I’ve been shopping online for the past several years. The phrase Cyber Monday sounds more upbeat and benign than Black Friday, doesn’t it? It’s much more convenient and less of a hassle to go from one website to another than it is to drive from one brick and mortar store to another and hunt for non-existent parking spaces before one even gets to shop at all. When I shop online, I don’t have to camp out the night before in front of a store in the November frigid cold. I can shop when I choose on my computer, and I can shop in my pajamas while savoring a cup of hot chocolate with mini marshmallows. No one ever tackles me or tries to rip a bargain from my grasp while I’m shopping on my computer in my pajamas while savoring a cup of hot chocolate with mini marshmallows.

I’m a grandparent now. I take time out from being a Christmas Curmudgeon to enjoy going with my grandchildren and their parents to the children’s Christmas Eve mass, and I enjoy giving gifts to my grandchildren at Christmas and seeing their faces light up as mine once did at their ages. Those things are still meaningful and fun for me.

In addition to buying gifts for my grandchildren and close friends, I choose a tag each year from my church’s Christmas Giving Tree to provide a gift for an anonymous person, child or family in need. It rekindles my Christmas spirit, and it just plain makes me feel good to make a deserving person’s Christmas a bit merrier. 🙂

I no longer write a Christmas newsletter to send to everyone I know. [They’re probably grateful for that and who can blame them. Seriously.] I don’t mail out Christmas cards anymore. I send electronic Christmas greeting cards nowadays. They’re different, I like them, and my friends and family members say they are fun to receive. [The US Postal Service is undoubtedly unhappy about that. Well, they’re the ones who keep raising the price of stamps.]

Macho Guy used to be a Christmas decorating fanatic. Since he and I now spend our Christmases with our sons and their families in their homes, the Christmas decorations around here have been toned down considerably. We don’t hang wreaths. We don’t hang stockings. We don’t hang Christmas lights from the eaves. Our only decoration right now is a small artificial tree that we have on display in the living room. For years, we took that tree down from the attic, put it together, decorated it, and then reversed gears after Christmas. Finally, we decided to leave it decorated, cover it with a sheet, store it under the stairway to the lower level, and take it out each year in December. All we need to do is uncover it, put the Angel on top, and we’re done decorating. Spending Christmas with the kids and grandkids at their homes comes with an added bonus. Our grown children and their spouses do all the work. Macho Guy and I just show up with gifts and great big smiles on our faces and play with our grandchildren.

My Christmas season is fairly low key. However, I do make a few exceptions. For the past few years, I’ve been having fun on my computer counting down the days to Christmas with Jacquie Lawson’s animated advent calendar.
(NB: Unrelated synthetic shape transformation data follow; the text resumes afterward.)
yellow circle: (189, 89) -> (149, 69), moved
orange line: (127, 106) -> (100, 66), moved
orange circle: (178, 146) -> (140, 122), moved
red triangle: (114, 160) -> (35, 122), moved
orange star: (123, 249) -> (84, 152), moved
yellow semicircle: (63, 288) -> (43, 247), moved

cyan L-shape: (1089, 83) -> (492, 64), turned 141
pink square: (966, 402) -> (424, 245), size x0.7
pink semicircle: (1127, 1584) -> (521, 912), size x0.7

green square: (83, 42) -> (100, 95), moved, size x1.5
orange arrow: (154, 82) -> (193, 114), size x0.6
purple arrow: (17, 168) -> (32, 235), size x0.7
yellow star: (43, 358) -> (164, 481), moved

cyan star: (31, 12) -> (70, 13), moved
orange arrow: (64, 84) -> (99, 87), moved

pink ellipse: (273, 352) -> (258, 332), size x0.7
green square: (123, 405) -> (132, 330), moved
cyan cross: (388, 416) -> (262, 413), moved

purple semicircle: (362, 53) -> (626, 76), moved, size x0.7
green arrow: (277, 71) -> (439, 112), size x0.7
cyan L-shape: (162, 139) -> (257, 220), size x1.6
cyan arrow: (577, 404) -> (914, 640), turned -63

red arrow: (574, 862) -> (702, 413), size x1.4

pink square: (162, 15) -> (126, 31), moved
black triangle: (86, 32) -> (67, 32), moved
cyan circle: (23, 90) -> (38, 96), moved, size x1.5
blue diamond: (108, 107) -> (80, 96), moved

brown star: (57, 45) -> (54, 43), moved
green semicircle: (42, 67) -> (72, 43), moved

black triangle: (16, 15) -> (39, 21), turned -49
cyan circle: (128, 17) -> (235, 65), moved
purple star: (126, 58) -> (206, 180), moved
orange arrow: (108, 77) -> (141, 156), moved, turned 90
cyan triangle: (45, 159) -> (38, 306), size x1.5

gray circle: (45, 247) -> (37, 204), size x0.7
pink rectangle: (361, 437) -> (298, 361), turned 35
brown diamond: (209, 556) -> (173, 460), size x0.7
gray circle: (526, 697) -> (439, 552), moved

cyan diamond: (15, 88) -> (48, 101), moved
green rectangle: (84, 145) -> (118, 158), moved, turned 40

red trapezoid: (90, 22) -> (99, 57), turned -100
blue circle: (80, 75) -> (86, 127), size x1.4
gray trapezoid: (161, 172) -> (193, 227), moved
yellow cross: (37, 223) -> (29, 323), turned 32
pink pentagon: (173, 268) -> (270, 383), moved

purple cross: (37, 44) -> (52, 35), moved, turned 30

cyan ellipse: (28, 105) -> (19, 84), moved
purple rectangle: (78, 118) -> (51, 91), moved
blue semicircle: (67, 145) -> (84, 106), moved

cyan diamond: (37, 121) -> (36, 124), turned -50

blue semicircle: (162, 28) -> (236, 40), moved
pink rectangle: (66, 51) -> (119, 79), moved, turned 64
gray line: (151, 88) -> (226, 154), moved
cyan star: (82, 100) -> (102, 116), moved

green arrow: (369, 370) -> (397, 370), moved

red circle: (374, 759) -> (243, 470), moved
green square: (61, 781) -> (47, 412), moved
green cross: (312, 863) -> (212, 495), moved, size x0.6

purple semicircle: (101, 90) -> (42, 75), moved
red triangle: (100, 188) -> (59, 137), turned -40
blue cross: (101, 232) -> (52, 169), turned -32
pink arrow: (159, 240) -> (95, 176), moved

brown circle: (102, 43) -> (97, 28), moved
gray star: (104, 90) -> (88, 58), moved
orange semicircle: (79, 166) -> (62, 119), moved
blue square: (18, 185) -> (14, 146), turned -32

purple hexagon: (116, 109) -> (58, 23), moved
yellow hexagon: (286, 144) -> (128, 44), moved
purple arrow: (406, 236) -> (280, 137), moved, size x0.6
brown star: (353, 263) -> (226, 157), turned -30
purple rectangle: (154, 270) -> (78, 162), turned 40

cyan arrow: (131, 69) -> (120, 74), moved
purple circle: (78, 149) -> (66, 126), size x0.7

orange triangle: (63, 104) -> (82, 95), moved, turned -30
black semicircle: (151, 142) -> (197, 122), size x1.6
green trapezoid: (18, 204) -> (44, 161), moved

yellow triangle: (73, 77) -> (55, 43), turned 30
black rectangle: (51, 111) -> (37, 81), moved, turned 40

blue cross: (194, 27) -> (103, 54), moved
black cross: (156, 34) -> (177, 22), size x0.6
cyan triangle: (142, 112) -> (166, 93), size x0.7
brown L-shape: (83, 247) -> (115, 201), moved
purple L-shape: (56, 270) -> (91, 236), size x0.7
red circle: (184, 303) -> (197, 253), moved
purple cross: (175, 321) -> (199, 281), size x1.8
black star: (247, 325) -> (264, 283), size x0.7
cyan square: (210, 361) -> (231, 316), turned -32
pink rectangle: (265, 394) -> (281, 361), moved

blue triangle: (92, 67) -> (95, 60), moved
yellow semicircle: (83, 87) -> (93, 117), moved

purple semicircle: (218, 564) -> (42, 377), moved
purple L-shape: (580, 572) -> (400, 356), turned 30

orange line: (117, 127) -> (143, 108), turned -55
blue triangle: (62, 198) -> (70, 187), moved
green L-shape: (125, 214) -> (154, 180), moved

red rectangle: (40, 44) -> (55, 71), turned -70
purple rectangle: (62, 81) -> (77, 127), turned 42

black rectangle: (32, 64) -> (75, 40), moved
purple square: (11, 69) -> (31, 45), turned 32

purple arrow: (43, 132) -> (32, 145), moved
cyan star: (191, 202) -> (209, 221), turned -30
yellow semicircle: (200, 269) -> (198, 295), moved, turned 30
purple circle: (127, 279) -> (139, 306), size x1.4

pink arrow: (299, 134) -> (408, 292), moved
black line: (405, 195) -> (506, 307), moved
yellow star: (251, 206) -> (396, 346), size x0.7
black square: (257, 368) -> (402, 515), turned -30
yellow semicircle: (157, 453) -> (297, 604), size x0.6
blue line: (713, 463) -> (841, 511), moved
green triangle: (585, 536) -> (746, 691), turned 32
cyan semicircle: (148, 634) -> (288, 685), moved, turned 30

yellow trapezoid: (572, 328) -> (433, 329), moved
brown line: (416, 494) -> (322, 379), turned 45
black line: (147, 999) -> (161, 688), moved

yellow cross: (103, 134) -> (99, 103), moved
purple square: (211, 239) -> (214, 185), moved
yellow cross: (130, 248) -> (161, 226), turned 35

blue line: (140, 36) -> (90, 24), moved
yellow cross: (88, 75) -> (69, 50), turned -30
Every December before Christmas, Macho Guy and I go with friends to quaint little Frankenmuth, Michigan for dinner, a bit of Christmas shopping in the quaint little shops, and to enjoy all the fabulous outdoor Christmas decorations and Christmas lights there. We attend several Christmas parties annually and make merry. We attend Christmas mass to hear again the Good News of Christ’s birth and take in the beauty of the almost-large-as-life manger on the altar. I watch my parents’ favorite uplifting Christmas movies every year without fail: It’s a Wonderful Life (1946), Miracle on 34th Street (the 1947 classic version), and Scrooge (the 1951 British version of A Christmas Carol starring Alistair Sim—the best Scrooge ever). Viewing those films takes me back to the Christmases of my childhood. I confess that Scrooge is my favorite guilty Christmas pleasure. It never fails to bring me to tears.

Oh, dear. I just reread what I’ve written and I am amazed to realize that I am not the complete Christmas Curmudgeon I believed myself to be. It appears that I do not entirely dislike the Christmas season. I have found different ways to enjoy it in the present than the ways I enjoyed it in the past. I am not a curmudgeonly Scroogette after all—but you never heard that from me. I have a certain image to protect.